The expected result is the full set of records, copied precisely, with images dropped.

- Opening Delimiter -

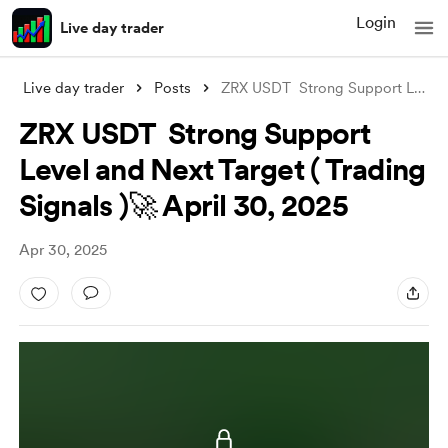
Login
Live day trader
Live day trader
Posts
ZRX USDT Strong Support Level and Next
ZRX USDT Strong Support
Level and Next Target ( Trading
Signals )🚀 April 30, 2025
Apr 30, 2025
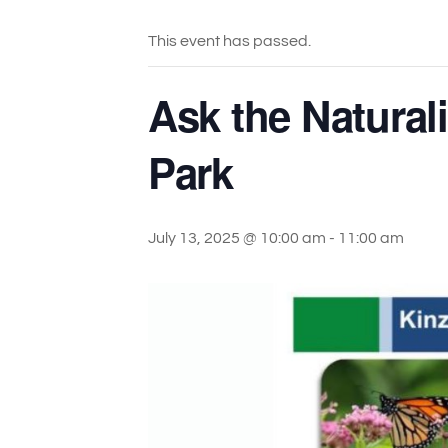
This event has passed.
Ask the Natural
Park
July 13, 2025 @ 10:00 am
-
11:00 am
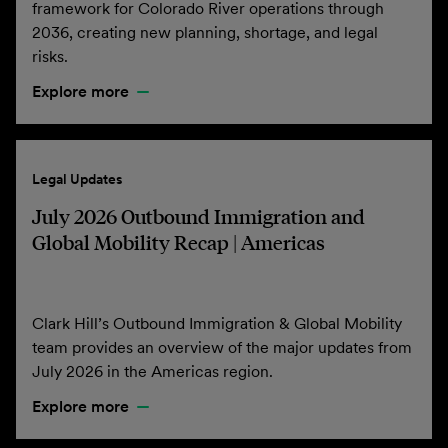
framework for Colorado River operations through
2036, creating new planning, shortage, and legal
risks.
Explore more
Legal Updates
July 2026 Outbound Immigration and
Global Mobility Recap | Americas
Clark Hill’s Outbound Immigration & Global Mobility
team provides an overview of the major updates from
July 2026 in the Americas region.
Explore more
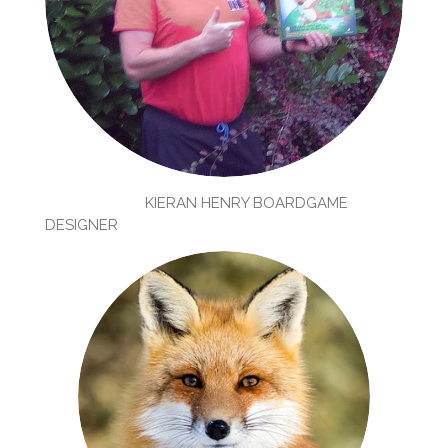
KIERAN HENRY BOARDGAME
DESIGNER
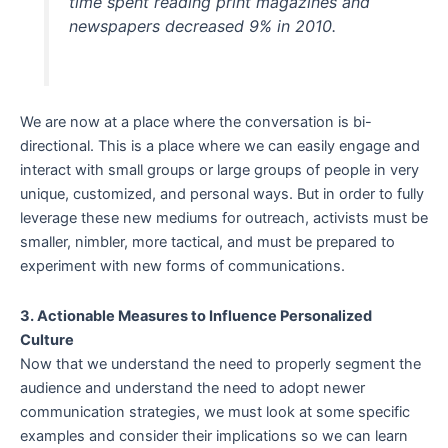
time spent reading print magazines and
newspapers decreased 9% in 2010.
We are now at a place where the conversation is bi-
directional. This is a place where we can easily engage and
interact with small groups or large groups of people in very
unique, customized, and personal ways. But in order to fully
leverage these new mediums for outreach, activists must be
smaller, nimbler, more tactical, and must be prepared to
experiment with new forms of communications.
3. Actionable Measures to Influence Personalized
Culture
Now that we understand the need to properly segment the
audience and understand the need to adopt newer
communication strategies, we must look at some specific
examples and consider their implications so we can learn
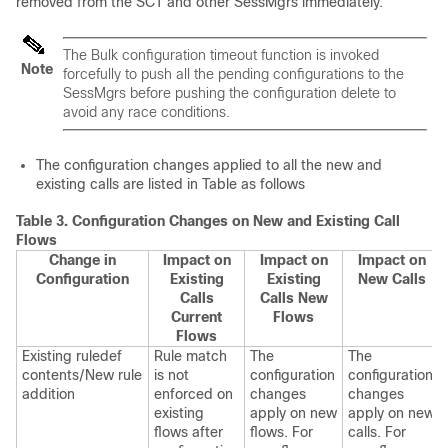
removed from the SCT and other SessMgrs immediately.
The Bulk configuration timeout function is invoked
Note
forcefully to push all the pending configurations to the
SessMgrs before pushing the configuration delete to
avoid any race conditions.
The configuration changes applied to all the new and
existing calls are listed in Table as follows
Table 3.
Configuration Changes on New and Existing Call
Flows
Change in
Impact on
Impact on
Impact on
Configuration
Existing
Existing
New Calls
Calls
Calls New
Current
Flows
Flows
Existing ruledef
Rule match
The
The
contents/New rule
is not
configuration
configuration
addition
enforced on
changes
changes
existing
apply on new
apply on new
flows after
flows. For
calls. For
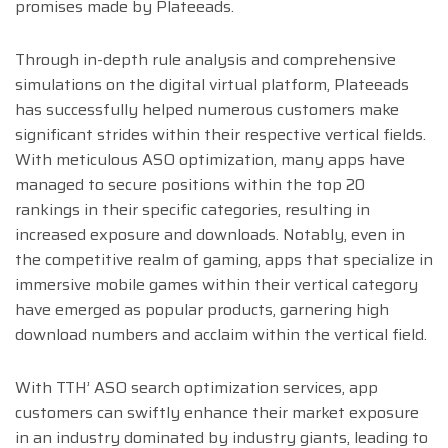
promises made by Plateeads.
Through in-depth rule analysis and comprehensive
simulations on the digital virtual platform, Plateeads
has successfully helped numerous customers make
significant strides within their respective vertical fields.
With meticulous ASO optimization, many apps have
managed to secure positions within the top 20
rankings in their specific categories, resulting in
increased exposure and downloads. Notably, even in
the competitive realm of gaming, apps that specialize in
immersive mobile games within their vertical category
have emerged as popular products, garnering high
download numbers and acclaim within the vertical field.
With TTH’ ASO search optimization services, app
customers can swiftly enhance their market exposure
in an industry dominated by industry giants, leading to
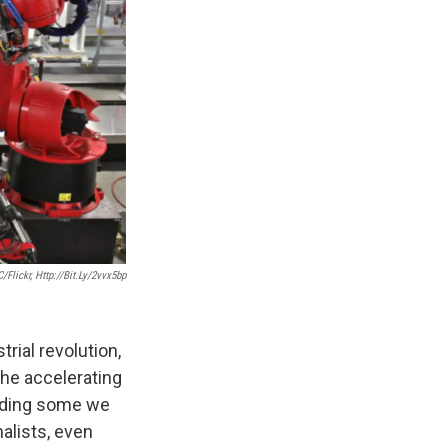
/Flickr, Http://bit.ly/2vvx5bp
ial revolution,
 the accelerating
luding some we
alists, even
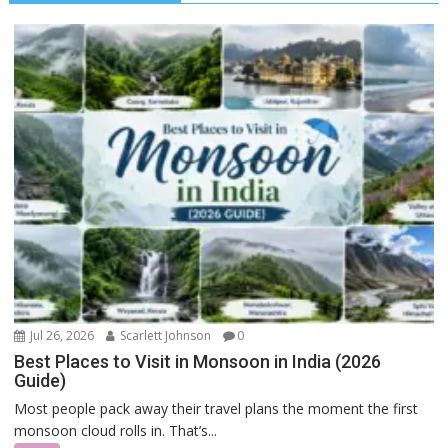
Jul 26, 2026
Scarlett Johnson
0
Best Places to Visit in Monsoon in India (2026
Guide)
Most people pack away their travel plans the moment the first
monsoon cloud rolls in. That’s...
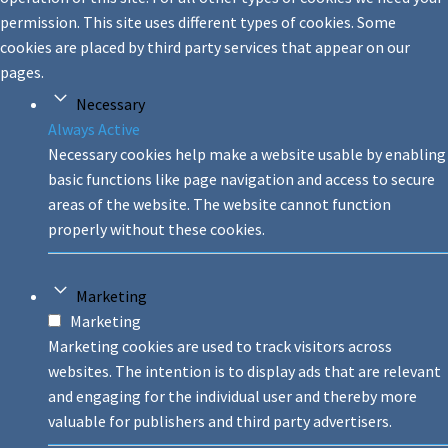
permission. This site uses different types of cookies. Some
cookies are placed by third party services that appear on our
pages.
Necessary
Always Active
Necessary cookies help make a website usable by enabling
basic functions like page navigation and access to secure
areas of the website. The website cannot function
properly without these cookies.
Marketing
Marketing
Marketing cookies are used to track visitors across
websites. The intention is to display ads that are relevant
and engaging for the individual user and thereby more
valuable for publishers and third party advertisers.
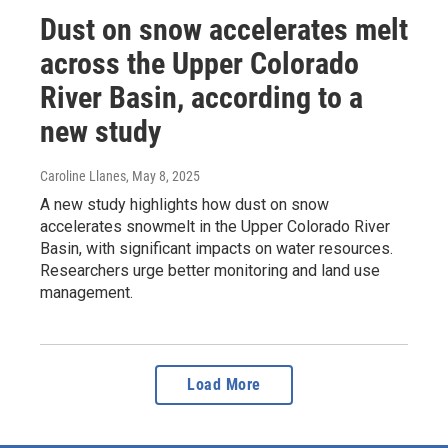
Dust on snow accelerates melt
across the Upper Colorado
River Basin, according to a
new study
Caroline Llanes
, May 8, 2025
A new study highlights how dust on snow
accelerates snowmelt in the Upper Colorado River
Basin, with significant impacts on water resources.
Researchers urge better monitoring and land use
management.
Load More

- Closing Delimiter -

■ Solution for this exercise:
Login
Live day trader
Live day trader
Posts
ZRX USDT Strong Support Level and Next
ZRX USDT Strong Support
Level and Next Target ( Trading
Signals )🚀 April 30, 2025
Apr 30, 2025
This event has passed.
Ask the Natural
Park
July 13, 2025 @ 10:00 am
-
11:00 am
framework for Colorado River operations through
2036, creating new planning, shortage, and legal
risks.
Explore more
Legal Updates
July 2026 Outbound Immigration and
Global Mobility Recap | Americas
Clark Hill’s Outbound Immigration & Global Mobility
team provides an overview of the major updates from
July 2026 in the Americas region.
Explore more
KIERAN HENRY BOARDGAME
DESIGNER
time spent reading print magazines and
newspapers decreased 9% in 2010.
We are now at a place where the conversation is bi-
directional. This is a place where we can easily engage and
interact with small groups or large groups of people in very
unique, customized, and personal ways. But in order to fully
leverage these new mediums for outreach, activists must be
smaller, nimbler, more tactical, and must be prepared to
experiment with new forms of communications.
3. Actionable Measures to Influence Personalized
Culture
Now that we understand the need to properly segment the
audience and understand the need to adopt newer
communication strategies, we must look at some specific
examples and consider their implications so we can learn
removed from the SCT and other SessMgrs immediately.
The Bulk configuration timeout function is invoked
Note
forcefully to push all the pending configurations to the
SessMgrs before pushing the configuration delete to
avoid any race conditions.
The configuration changes applied to all the new and
existing calls are listed in Table as follows
Table 3.
Configuration Changes on New and Existing Call
Flows
Change in
Impact on
Impact on
Impact on
Configuration
Existing
Existing
New Calls
Calls
Calls New
Current
Flows
Flows
Existing ruledef
Rule match
The
The
contents/New rule
is not
configuration
configuration
addition
enforced on
changes
changes
existing
apply on new
apply on new
flows after
flows. For
calls. For
promises made by Plateeads.
Through in-depth rule analysis and comprehensive
simulations on the digital virtual platform, Plateeads
has successfully helped numerous customers make
significant strides within their respective vertical fields.
With meticulous ASO optimization, many apps have
managed to secure positions within the top 20
rankings in their specific categories, resulting in
increased exposure and downloads. Notably, even in
the competitive realm of gaming, apps that specialize in
immersive mobile games within their vertical category
have emerged as popular products, garnering high
download numbers and acclaim within the vertical field.
With TTH’ ASO search optimization services, app
customers can swiftly enhance their market exposure
in an industry dominated by industry giants, leading to
/Flickr, Http://bit.ly/2vvx5bp
ial revolution,
 the accelerating
luding some we
alists, even
Jul 26, 2026
Scarlett Johnson
0
Best Places to Visit in Monsoon in India (2026
Guide)
Most people pack away their travel plans the moment the first
monsoon cloud rolls in. That’s...
permission. This site uses different types of cookies. Some
cookies are placed by third party services that appear on our
pages.
Necessary
Always Active
Necessary cookies help make a website usable by enabling
basic functions like page navigation and access to secure
areas of the website. The website cannot function
properly without these cookies.
Marketing
Marketing
Marketing cookies are used to track visitors across
websites. The intention is to display ads that are relevant
and engaging for the individual user and thereby more
valuable for publishers and third party advertisers.
Dust on snow accelerates melt
across the Upper Colorado
River Basin, according to a
new study
Caroline Llanes
, May 8, 2025
A new study highlights how dust on snow
accelerates snowmelt in the Upper Colorado River
Basin, with significant impacts on water resources.
Researchers urge better monitoring and land use
management.
Load More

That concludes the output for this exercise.